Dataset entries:
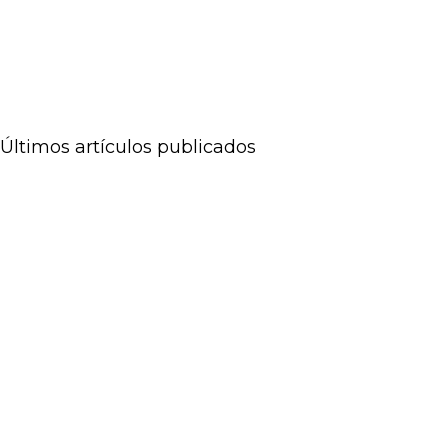
Últimos artículos publicados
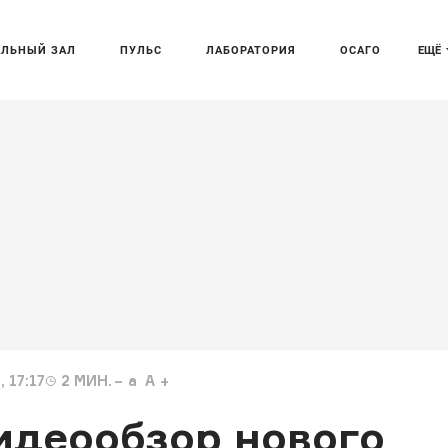
АЛЬНЫЙ ЗАЛ
ПУЛЬС
ЛАБОРАТОРИЯ
ОСАГО
ЕЩЁ
 17:17
2
МИН.
a
A
идеообзор нового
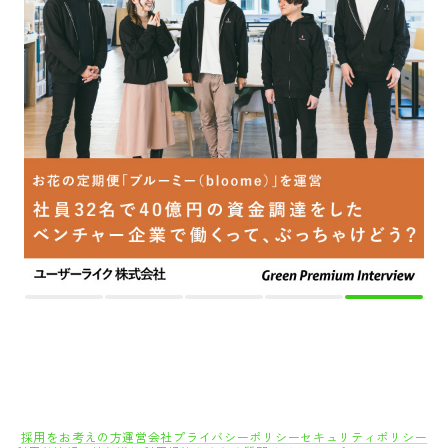
採用をお考えの方
運営会社
プライバシーポリシー
セキュリティポリシー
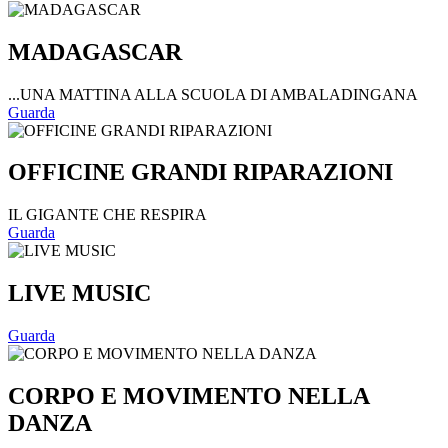
MADAGASCAR
...UNA MATTINA ALLA SCUOLA DI AMBALADINGANA
Guarda
OFFICINE GRANDI RIPARAZIONI
IL GIGANTE CHE RESPIRA
Guarda
LIVE MUSIC
Guarda
CORPO E MOVIMENTO NELLA
DANZA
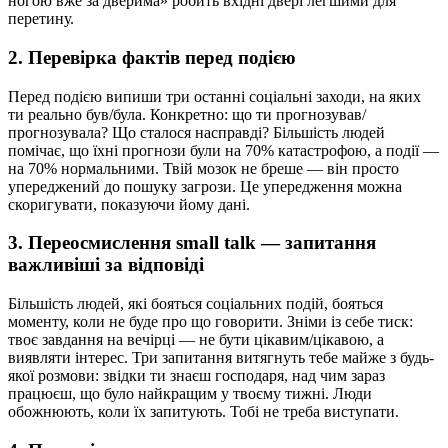
ногою вже за дверима» робить вхідні двері легшими для
перетину.
2. Перевірка фактів перед подією
Перед подією випиши три останні соціальні заходи, на яких
ти реально був/була. Конкретно: що ти прогнозував/
прогнозувала? Що сталося насправді? Більшість людей
помічає, що їхні прогнози були на 70% катастрофою, а події —
на 70% нормальними. Твій мозок не бреше — він просто
упереджений до пошуку загрози. Це упередження можна
скоригувати, показуючи йому дані.
3. Переосмислення small talk — запитання
важливіші за відповіді
Більшість людей, які бояться соціальних подій, бояться
моменту, коли не буде про що говорити. Зніми із себе тиск:
твоє завдання на вечірці — не бути цікавим/цікавою, а
виявляти інтерес. Три запитання витягнуть тебе майже з будь-
якої розмови: звідки ти знаєш господаря, над чим зараз
працюєш, що було найкращим у твоєму тижні. Люди
обожнюють, коли їх запитують. Тобі не треба виступати.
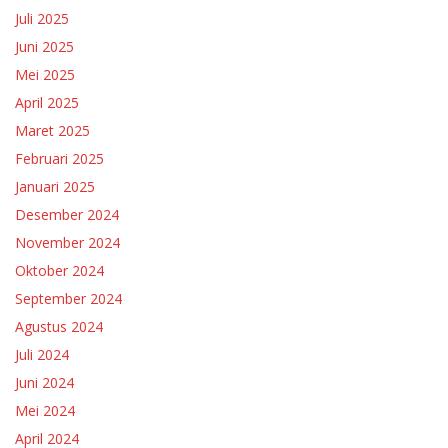
Juli 2025
Juni 2025
Mei 2025
April 2025
Maret 2025
Februari 2025
Januari 2025
Desember 2024
November 2024
Oktober 2024
September 2024
Agustus 2024
Juli 2024
Juni 2024
Mei 2024
April 2024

INSTRUCTIONS FOR THE TASK
Return verbatim every line from the line containing "упереджений до пошуку" to the last line of the entries above, inclusive, and leave out the pictures.

WRITTEN ANSWER
упереджений до пошуку загрози. Це упередження можна
скоригувати, показуючи йому дані.
3. Переосмислення small talk — запитання
важливіші за відповіді
Більшість людей, які бояться соціальних подій, бояться
моменту, коли не буде про що говорити. Зніми із себе тиск:
твоє завдання на вечірці — не бути цікавим/цікавою, а
виявляти інтерес. Три запитання витягнуть тебе майже з будь-
якої розмови: звідки ти знаєш господаря, над чим зараз
працюєш, що було найкращим у твоєму тижні. Люди
обожнюють, коли їх запитують. Тобі не треба виступати.
Juli 2025
Juni 2025
Mei 2025
April 2025
Maret 2025
Februari 2025
Januari 2025
Desember 2024
November 2024
Oktober 2024
September 2024
Agustus 2024
Juli 2024
Juni 2024
Mei 2024
April 2024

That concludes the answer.